In my experience, however, this design approach is best accomplished using a sequence diagram in UML (see "How the UML Models Fit Together" Focus on UML, page SR4, for an example of a sequence diagram), with the original (requirement-level, user manual view) text of the parent use case shown along the left margin, and the actual detailed dynamic behavior, showing each method invocation and the message that invokes it, in the body of the diagram. Showing the detailed design and the requirement-level textual use case description on the same page provides a quick "eyeball" requirements trace, which verifies that, for at least this use case, your design matches the requirements. Simply repeat this for all the use cases of your system, and you have a traceable design.
While drawing the sequence diagrams, you'll identify specific operations and assign them to specific objects within your design. You're actually building the static class model, even though you're drawing dynamic model (sequence) diagrams at the same time. The sequence diagram is the vehicle that teaches us how much we don't know when we explore the object model in the abstract.
Defer Assigning Operations to Classes
Don't worry too much about specifying which operations go in which classes during the analysis phase of your project. You'll probably get the mapping wrong anyway, except in the most obvious cases (and sometimes even then). Experience teaches that these behavior allocation decisions are best made very carefully, one at a time, as the dynamic models are explored.
Keeping this separation in mind (Analysis: what are the objects? Design: how is the behavior allocated?) helps project teams define the boundary between analysis and design. Our original Unified Object Modeling process approach used the Object Modeling Technique notation at the analysis level, and the Booch notation for design. The Object Modeling Technique was applied during analysis using the Booch method for detailed, design-level models. With UML, these notations have been merged into a single, Object Modeling Technique-flavored class diagram.

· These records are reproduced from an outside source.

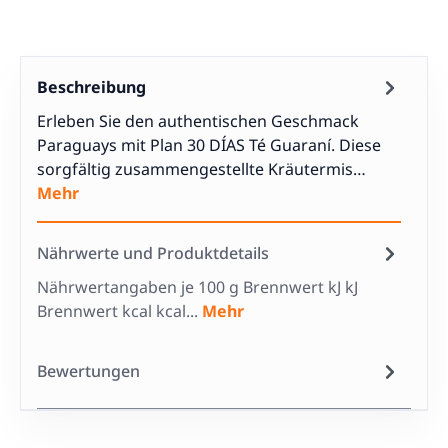
Beschreibung
Erleben Sie den authentischen Geschmack
Paraguays mit Plan 30 DÍAS Té Guaraní. Diese
sorgfältig zusammengestellte Kräutermis…
Mehr
Nährwerte und Produktdetails
Nährwertangaben je 100 g Brennwert kJ kJ
Brennwert kcal kcal...
Mehr
Bewertungen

As the line between analysis and design notations has blurred, project teams often experience difficulty in understanding where the analysis and design boundary is.
Even though I teach an iterative and incremental process, a requirements review and a design review must be included at some logical point. If I'm reviewing an analysis model, I'm not particularly concerned whether or not the classes have operations showing (in most cases, I'm just as happy if they don't). I'm looking for a good set of domain classes and a comprehensive use case model. For a design review, however, all operations should be accounted for, and there must be visual traceability between the requirements and the design on the sequence diagrams. The designer must also be able to defend his or her decisions as to why any given operation was placed in a particular class.
Simply Successful
The most important things to keep in mind as you apply UML to your project are to keep it simple, write the user manual first (one use case at a time), and get your project team on the same page regarding process. Remember, UML specifies a notation, not a process. The most successful projects I've seen are adopting use case-driven, iterative, and incremental approaches. If you tailor your process to the individual parameters of your project and to the skill set of your team, your UML project will be marked for success.